Barriers to Entry aka “So you wanna work in the film business?” PART I

A WMM Original Article Written by Valentina Vee

On March 14th, 2014 at YouTube Studios in Los Angeles, WeMakeMovies had one of its first full days of shooting several sketches for our YouTube channel (we need subscribers, hint hint). In typical fashion, many of the other sound stages were booked solid, with various crewmembers lugging large-sized pieces of set decoration and equipment across the spacious lobby of the building that was once one of Howard Hughes’ personal airplane hangars. Amidst this flurry of activity, a petite brunette beauty, sitting in a makeup chair and preparing to shoot a music video, sighed deeply whilst applying her lipstick.

Los Angeles is just impossible for relationships,” she said, puckering in the mirror, “Especially for this industry.

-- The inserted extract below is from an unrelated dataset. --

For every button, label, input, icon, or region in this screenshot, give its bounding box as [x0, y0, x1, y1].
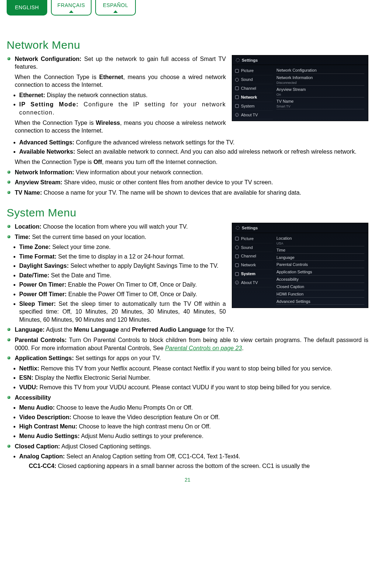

Like, if you have time for dating, you must not be doing enough. I mean, get out of here if you’re not doing anything – LA’s way too expensive and there’s way too much traffic to not be busy all the time!”

This got me thinking about the thousands of people in LA who aren’t doing anything – those people who are waiting to be discovered, searching for jobs, or honing their skills in a particular specialty. What about them? When will they ever be as busy as this rising starlet seated before me? And at what point does a person go from being “a struggling filmmaker” to “a busy filmmaker”?

I realized that this point comes when one passes a certain threshold, or overcomes certain barriers that are in one’s way to a successful career. Those barriers most often come as a string of “not-enoughs”: not enough connections, not enough money, not enough time, etc. So, barring those necessary (but vague) requirements, what else do you need to get into the film business? What specific things should a newly-transplanted Los Angelino need in order to start working with any degree of success? I decided to make a list for any would-be major creative player in the Hollywood game. Do you have all the essentials? Check below.


$1,000/month – rent. Whether you live with a roommate or seek a place out for yourself, rent is the biggest expense anybody living in LA will incur. Where you live is up to you, but stay safe – don’t sacrifice piece of mind and security for a good price on a living room couch in Crenshaw. Check Padmapper for an amalgamated map of several room-posting websites.

$8,000 – a reliable car that will get you from Silverlake to Santa Monica without breaking down. A used car is just fine, seeing as you’re not Tom Cruise and can’t afford that Bugatti just yet. This is essential – as Los Angeles is a sprawling city with its studios sprinkled far apart from each other. Also, living in the only Metropolis without an underground system – you’ll be out of luck if you’re counting on reliable bus schedules.

$200-$500/month – food and drinks. This number may vary widely, depending on your diet and cooking needs. Remember to factor in a few chances a month for social meals and/or drinking. Pro tip: the 99-Cent Store chain sells fresh fruits, veggies, and meats. You may even lose weight by shopping there!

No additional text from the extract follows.